● **PROBLEM DESCRIPTION**: The entire listing below is to be written out exactly, minus the pictures.
BEGIN DATA EXTRACT
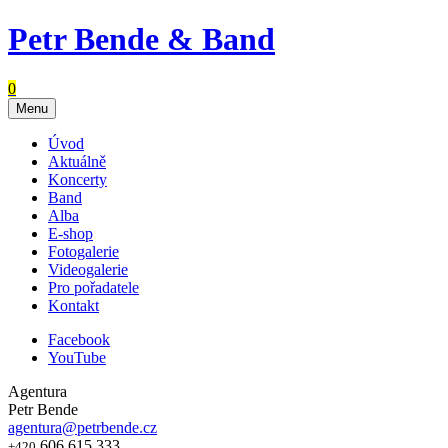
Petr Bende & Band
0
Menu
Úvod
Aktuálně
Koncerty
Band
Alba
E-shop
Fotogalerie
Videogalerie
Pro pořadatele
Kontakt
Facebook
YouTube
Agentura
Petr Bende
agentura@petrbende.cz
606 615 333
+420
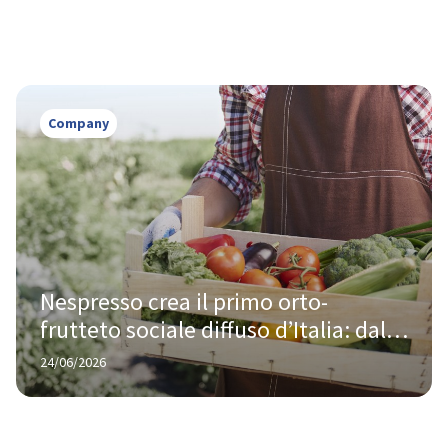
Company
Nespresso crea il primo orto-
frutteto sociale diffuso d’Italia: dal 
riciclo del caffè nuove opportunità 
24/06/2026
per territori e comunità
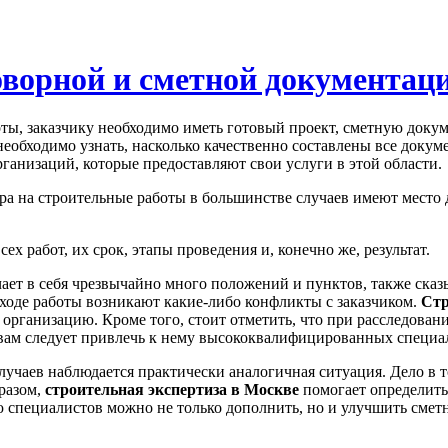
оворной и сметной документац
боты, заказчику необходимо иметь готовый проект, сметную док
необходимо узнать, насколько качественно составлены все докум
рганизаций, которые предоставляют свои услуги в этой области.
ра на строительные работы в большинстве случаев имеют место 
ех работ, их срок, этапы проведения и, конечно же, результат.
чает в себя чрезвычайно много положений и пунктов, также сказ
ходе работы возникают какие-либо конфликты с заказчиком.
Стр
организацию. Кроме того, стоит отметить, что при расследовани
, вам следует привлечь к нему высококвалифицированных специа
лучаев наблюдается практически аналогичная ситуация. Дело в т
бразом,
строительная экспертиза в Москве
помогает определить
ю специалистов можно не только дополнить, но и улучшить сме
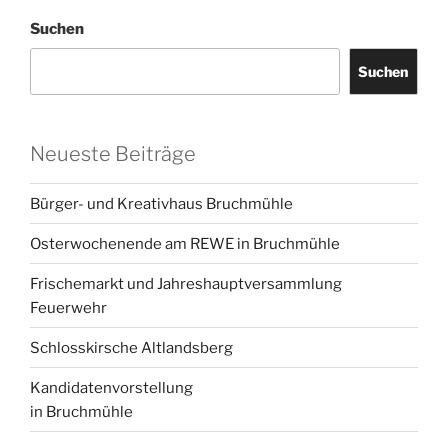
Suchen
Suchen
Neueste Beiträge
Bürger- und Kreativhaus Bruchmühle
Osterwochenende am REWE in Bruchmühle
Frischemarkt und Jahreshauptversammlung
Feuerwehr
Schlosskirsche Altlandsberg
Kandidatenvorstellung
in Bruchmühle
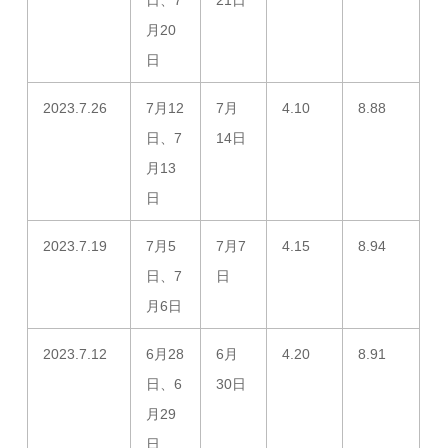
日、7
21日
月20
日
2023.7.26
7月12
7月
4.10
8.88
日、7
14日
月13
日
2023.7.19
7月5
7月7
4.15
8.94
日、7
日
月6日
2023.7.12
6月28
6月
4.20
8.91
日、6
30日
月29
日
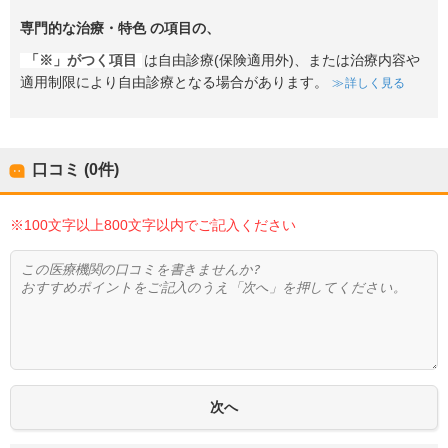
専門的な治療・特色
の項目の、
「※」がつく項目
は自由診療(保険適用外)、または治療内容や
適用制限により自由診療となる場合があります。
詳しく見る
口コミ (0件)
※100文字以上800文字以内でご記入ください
END DATA EXTRACT
● **REPLY**:
Petr Bende & Band
0
Menu
Úvod
Aktuálně
Koncerty
Band
Alba
E-shop
Fotogalerie
Videogalerie
Pro pořadatele
Kontakt
Facebook
YouTube
Agentura
Petr Bende
agentura@petrbende.cz
606 615 333
+420
Company
Nespresso crea il primo orto-
frutteto sociale diffuso d’Italia: dal 
riciclo del caffè nuove opportunità 
24/06/2026
per territori e comunità
оворной и сметной документац
боты, заказчику необходимо иметь готовый проект, сметную док
необходимо узнать, насколько качественно составлены все докум
рганизаций, которые предоставляют свои услуги в этой области.
ра на строительные работы в большинстве случаев имеют место 
ех работ, их срок, этапы проведения и, конечно же, результат.
чает в себя чрезвычайно много положений и пунктов, также сказ
ходе работы возникают какие-либо конфликты с заказчиком.
Стр
организацию. Кроме того, стоит отметить, что при расследовани
, вам следует привлечь к нему высококвалифицированных специа
лучаев наблюдается практически аналогичная ситуация. Дело в т
бразом,
строительная экспертиза в Москве
помогает определить
ю специалистов можно не только дополнить, но и улучшить сме
Suchen
Suchen
Neueste Beiträge
Bürger- und Kreativhaus Bruchmühle
Osterwochenende am REWE in Bruchmühle
Frischemarkt und Jahreshauptversammlung
Feuerwehr
Schlosskirsche Altlandsberg
Kandidatenvorstellung
in Bruchmühle
日、7
21日
月20
日
2023.7.26
7月12
7月
4.10
8.88
日、7
14日
月13
日
2023.7.19
7月5
7月7
4.15
8.94
日、7
日
月6日
2023.7.12
6月28
6月
4.20
8.91
日、6
30日
月29
日
専門的な治療・特色
の項目の、
「※」がつく項目
は自由診療(保険適用外)、または治療内容や
適用制限により自由診療となる場合があります。
詳しく見る
口コミ (0件)
※100文字以上800文字以内でご記入ください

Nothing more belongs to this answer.